◆ WHAT IS BEING ASKED ◆
Retype the whole listing below exactly, keeping every picture out of it.

◆ PROVIDED MATERIAL ◆
=== Begin Enclosure ===

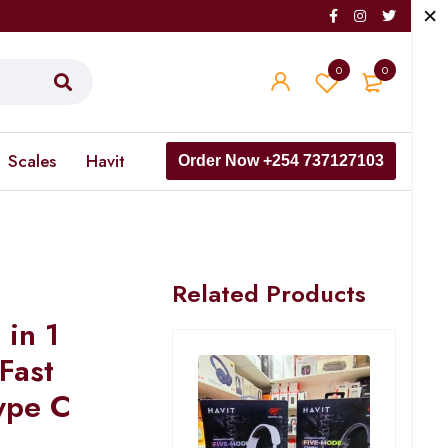
0
0
Scales
Havit
Order Now +254 737127103
Related Products
in 1
Fast
ype C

=== End Enclosure ===

◆ SOLUTION ◆
0
0
Scales
Havit
Order Now +254 737127103
Related Products
in 1
Fast
ype C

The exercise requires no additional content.